#### What you are asked to do:
Return an exact copy of the lines from the one holding "Segment spleen." to the end of the data, including both the starting and final lines. Leave the pictures out.

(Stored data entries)
• • • •

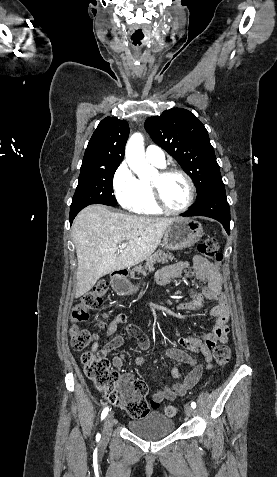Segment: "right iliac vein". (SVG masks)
Wrapping results in <instances>:
<instances>
[{"instance_id":"63e3f726","label":"right iliac vein","mask_w":277,"mask_h":477,"mask_svg":"<svg viewBox=\"0 0 277 477\" xmlns=\"http://www.w3.org/2000/svg\"><path fill=\"white\" fill-rule=\"evenodd\" d=\"M113 422H114V413L110 412L104 421L102 442H106L109 439L111 435L112 427H113Z\"/></svg>"}]
</instances>
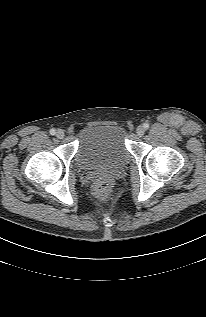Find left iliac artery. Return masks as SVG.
<instances>
[{
	"label": "left iliac artery",
	"mask_w": 206,
	"mask_h": 317,
	"mask_svg": "<svg viewBox=\"0 0 206 317\" xmlns=\"http://www.w3.org/2000/svg\"><path fill=\"white\" fill-rule=\"evenodd\" d=\"M143 127H144L145 129H148V128H149V124H148V123H144V124H143Z\"/></svg>",
	"instance_id": "1"
}]
</instances>
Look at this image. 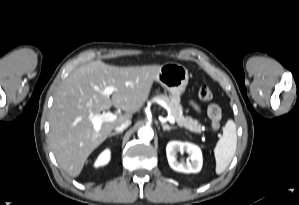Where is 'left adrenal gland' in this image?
Masks as SVG:
<instances>
[{
  "label": "left adrenal gland",
  "mask_w": 299,
  "mask_h": 205,
  "mask_svg": "<svg viewBox=\"0 0 299 205\" xmlns=\"http://www.w3.org/2000/svg\"><path fill=\"white\" fill-rule=\"evenodd\" d=\"M161 125H162V127H163V130L164 131H166V130H173V129H176V127H174V126H169V125H167V124H165V123H161Z\"/></svg>",
  "instance_id": "obj_1"
}]
</instances>
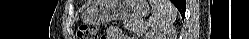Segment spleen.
Here are the masks:
<instances>
[{
  "instance_id": "obj_1",
  "label": "spleen",
  "mask_w": 249,
  "mask_h": 39,
  "mask_svg": "<svg viewBox=\"0 0 249 39\" xmlns=\"http://www.w3.org/2000/svg\"><path fill=\"white\" fill-rule=\"evenodd\" d=\"M154 13L150 18V22L154 31H166L175 21L177 9L169 0H151Z\"/></svg>"
}]
</instances>
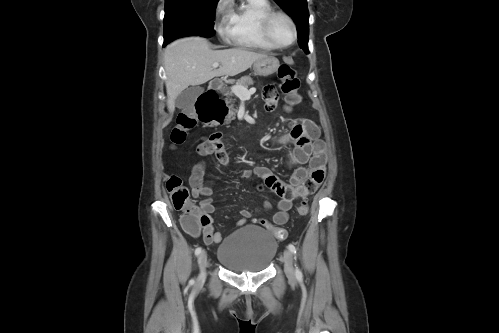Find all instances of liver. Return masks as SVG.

• • • •

#### Task output:
Segment spleen.
Here are the masks:
<instances>
[{
  "instance_id": "obj_1",
  "label": "spleen",
  "mask_w": 249,
  "mask_h": 39,
  "mask_svg": "<svg viewBox=\"0 0 249 39\" xmlns=\"http://www.w3.org/2000/svg\"><path fill=\"white\" fill-rule=\"evenodd\" d=\"M154 13L150 18V22L154 31H166L175 21L177 9L169 0H151Z\"/></svg>"
}]
</instances>
Find all instances of liver. Return masks as SVG.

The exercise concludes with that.